The family of an 88-year-old woman, whose death at Landmark Care center led to an investigation by Department of Health & Human Services concluding that her care had been inadequate, has filed a wrongful death suit against Landmark. The woman’s family is represented by Terry P. Abeyta of Abeyta Nelson Injury Law.
Alda M. Gray was admitted to Landmark on November 24, 2010 for a short-term rehabilitation with a planned return home. Before being admitted to Landmark, Mrs. Gray lived independently, drove her own car, and played bridge regularly.
Abeyta stated that suit was filed to hold Landmark accountable for its failure to deal with respiratory problems. He said that physician orders called for Mrs. Gray’s oxygen saturation levels to be maintained at or above 90 percent at all times.
During the course of her four days at Landmark, the suit alleges that Mrs. Gray’s oxygen levels dropped to dangerously low levels multiple times, but Landmark failed to notify her family and attending physicians. No notifications were given despite the fact that Mrs. Gray complained repeatedly of shortness of breath even while talking.

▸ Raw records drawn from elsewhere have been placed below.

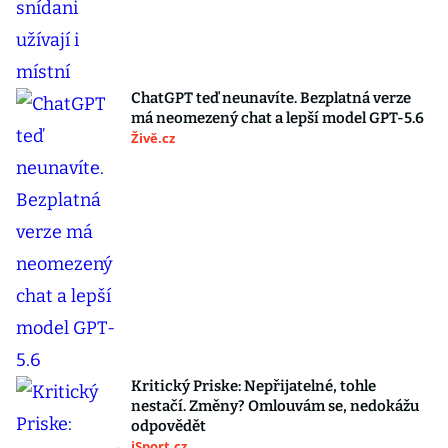
ChatGPT teď neunavíte. Bezplatná verze
má neomezený chat a lepší model GPT-5.6
Živě.cz
Kritický Priske: Nepřijatelné, tohle
nestačí. Změny? Omlouvám se, nedokážu
odpovědět
iSport.cz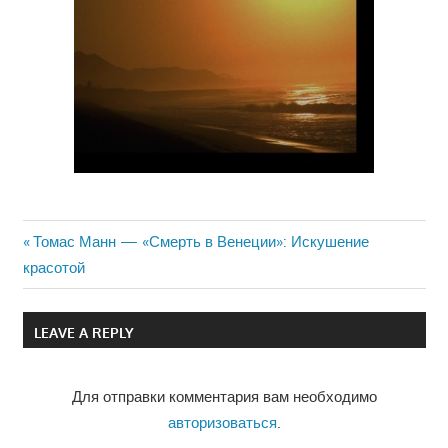
Previous
Томас Манн — «Смерть в Венеции»: Искушение
Навигация
красотой
Post:
по
LEAVE A REPLY
записям
Для отправки комментария вам необходимо
авторизоваться
.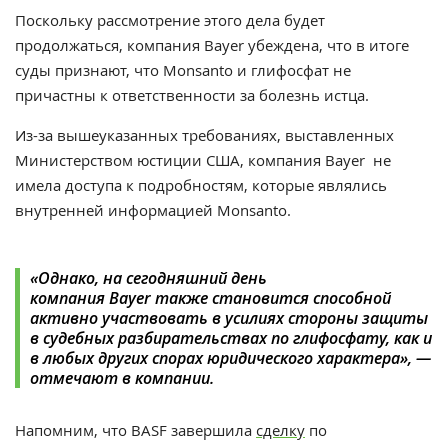
Поскольку рассмотрение этого дела будет
продолжаться, компания Bayer убеждена, что в итоге
суды признают, что
Monsanto
и глифосфат не
причастны к ответственности за болезнь истца.
Из-за вышеуказанных требованиях, выставленных
Министерством юстиции США, компания
Bayer
не
имела доступа к подробностям, которые являлись
внутренней информацией
Monsanto
.
«Однако, на сегодняшний день
компания
Bayer
также становится способной
активно участвовать в усилиях стороны защиты
в судебных разбирательствах по глифосфату, как и
в любых других спорах юридического характера», —
отмечают в компании.
Напомним, что BASF завершила
сделку
по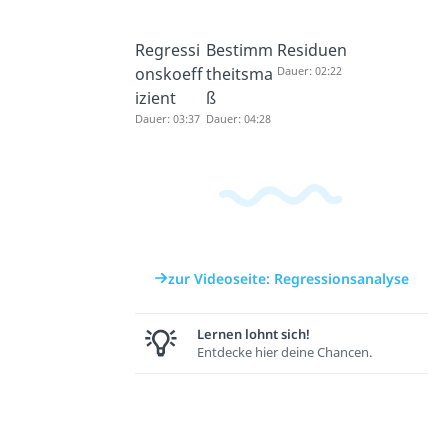
Regressi
Bestimm
Residuen
onskoeff
theitsma
Dauer: 02:22
izient
ß
Dauer: 03:37
Dauer: 04:28
zur Videoseite: Regressionsanalyse
Lernen lohnt sich!
Entdecke hier deine Chancen.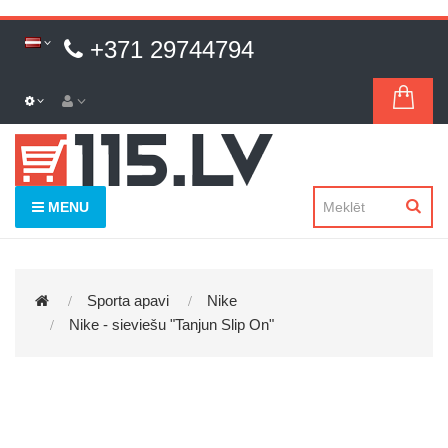
+371 29744794
MENU
Sporta apavi
Nike
Nike - sieviešu "Tanjun Slip On"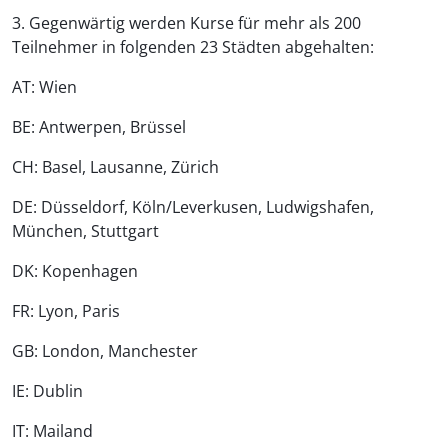
3. Gegenwärtig werden Kurse für mehr als 200
Teilnehmer in folgenden 23 Städten abgehalten:
AT: Wien
BE: Antwerpen, Brüssel
CH: Basel, Lausanne, Zürich
DE: Düsseldorf, Köln/Leverkusen, Ludwigshafen,
München, Stuttgart
DK: Kopenhagen
FR: Lyon, Paris
GB: London, Manchester
IE: Dublin
IT: Mailand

Abeyta said that even though physician orders called for her oxygen level to be maintained at 90 percent or above, Mrs. Gray’s oxygen dropped to as low as 71 percent without notification of her physician or family.
This suit also alleges that Landmark exceeded the amount of oxygen which physician directed without getting orders to increase supplemental oxygen from her doctors. Abeyta criticized Landmark’s failure to communicate not only with Mrs. Gray’s doctors, but also with her family.
Following Mrs. Gray’s death, an investigation was conducted by DSHS. DSHS concluded that Landmark had violated the standard of care of Mrs. Gray requiring that the facility must provide the “necessary care and services to attain or maintain the highest practical physical well being in accordance with the comprehensive plan of care.” An independent expert in the field of geriatric medicine also reviewed the case and found that Mrs. Gray experienced multiple episodes in which her blood oxygen level fell to dangerously low levels over a three-day period before her death. She concluded that Landmark had violated its own care plan requiring that Mrs. Gray’s oxygen be maintained at 90 percent, had exceeded the maximum amount of supplementary oxygen ordered by her physician without notifying the doctor, and failed to tell the family about Mrs. Gray’s respiratory distress.
“This woman’s tragic death was entirely preventable,” Abeyta stated. “She would be alive today had Landmark followed its own care plan to maintain her oxygen at a safe level and communicated with her doctors and family,” according to Abeyta.